Resource-based View - Criticism

Criticism

Priem and Butler (2001) raised four key points of criticism:

  • The RBV is tautological, or self-verifying. Barney has defined a competitive advantage as a value-creating strategy that is based on resources that are, among other characteristics, valuable (1991, p106). This reasoning is circular and therefore operationally invalid (Priem and Butler, 2001a, p31). For more info on the tautology, see also Collis, 1994
  • Different resource configurations can generate the same value for firms and thus would not be competitive advantage
  • The role of product markets is underdeveloped in the argument
  • The theory has limited prescriptive implications

However, Barney (2001) provided counter-arguments to these points of criticism.

Further criticisms are:

  • It is perhaps difficult (if not impossible) to find a resource which satisfies all of the Barney's VRIN criteria.
  • There is the assumption that a firm can be profitable in a highly competitive market as long as it can exploit advantageous resources, but this may not necessarily be the case. It ignores external factors concerning the industry as a whole; a firm should also consider Porter’s Industry Structure Analysis (Porter's Five Forces).
  • Long-term implications that flow from its premises: A prominent source of sustainable competitive advantages is causal ambiguity (Lippman & Rumelt, 1982, p420).
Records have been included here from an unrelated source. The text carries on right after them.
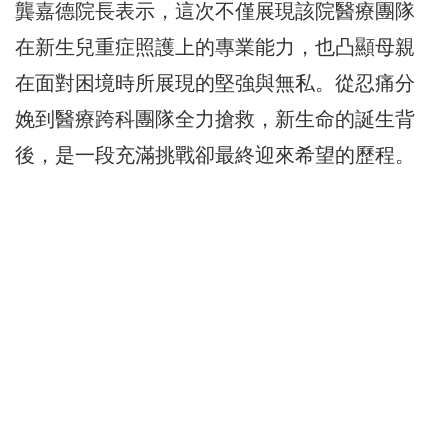
龔嘉德院長表示，
這次不僅展現該院醫療團隊
在新生兒重症照護上的專業能力，
也凸顯母親
在面對困境時所展現的堅強與無私。
從忍痛分
娩到醫療跨科團隊全力搶救，新生命的誕生背
後，
是一段充滿挑戰卻最終迎來希望的歷程。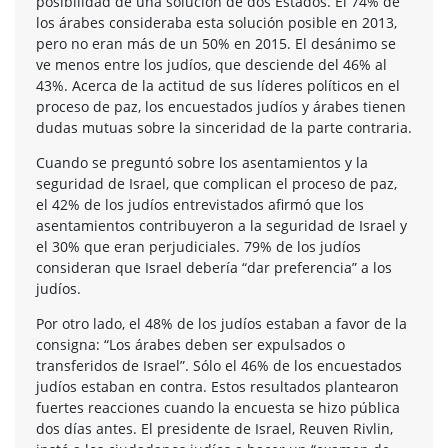
posibilidad de una solución de dos Estados. El 74% de
los árabes consideraba esta solución posible en 2013,
pero no eran más de un 50% en 2015. El desánimo se
ve menos entre los judíos, que desciende del 46% al
43%. Acerca de la actitud de sus líderes políticos en el
proceso de paz, los encuestados judíos y árabes tienen
dudas mutuas sobre la sinceridad de la parte contraria.
Cuando se preguntó sobre los asentamientos y la
seguridad de Israel, que complican el proceso de paz,
el 42% de los judíos entrevistados afirmó que los
asentamientos contribuyeron a la seguridad de Israel y
el 30% que eran perjudiciales. 79% de los judíos
consideran que Israel debería “dar preferencia” a los
judíos.
Por otro lado, el 48% de los judíos estaban a favor de la
consigna: “Los árabes deben ser expulsados o
transferidos de Israel”. Sólo el 46% de los encuestados
judíos estaban en contra. Estos resultados plantearon
fuertes reacciones cuando la encuesta se hizo pública
dos días antes. El presidente de Israel, Reuven Rivlin,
While this is undeniably true, this leaves an awkward possibility: the firm is not able to manage a resource it does not know exists, even if a changing environment requires this (Lippman & Rumelt, 1982, p420). Through such an external change, the initial sustainable competitive advantage could be nullified or even transformed into a weakness (Priem and Butler, 2001a, p33; Peteraf, 1993, p187; Rumelt, 1984, p566).
  • Premise of efficient markets: Much research hinges on the premise that markets in general or factor markets are efficient, and that firms are capable of precisely pricing in the exact future value of any value-creating strategy that could flow from the resource (Barney, 1986a, p1232). Dierickx and Cool argue that purchasable assets cannot be sources of sustained competitive advantage, just because they can be purchased. Either the price of the resource will increase to the point that it equals the future above-average return, or other competitors will purchase the resource as well and use it in a value-increasing strategy that diminishes rents to zero (Peteraf, 1993, p185; Conner, 1991, p137).
  • The concept of rarity is obsolete: Although prominently present in Wernerfelt’s original articulation of the resource-based view (1984) and Barney’s subsequent framework (1991), the concept that resources need to be rare to be able to function as a possible source of a sustained competitive advantage is unnecessary (Hoopes, Madsen and Walker, 2003, p890). Because of the implications of the other concepts (e.g. valuable, inimitable and nonsubstitutability) any resource that follows from the previous characteristics is inherently rare.
  • Sustainable: The lack of an exact definition of sustainability makes its premise difficult to test empirically. Barney’s statement (: p102-103) that the competitive advantage is sustained if current and future rivals have ceased their imitative efforts is versatile from the point of view of developing a theoretical framework, but is a disadvantage from a more practical point of view, as there is no explicit end-goal.

The relational view is an extension of the resource-based view for considering networks and dyads of firms as the unit of analysis to explain relational rents, i.e., superior individual firm performance generated within that network/dyad.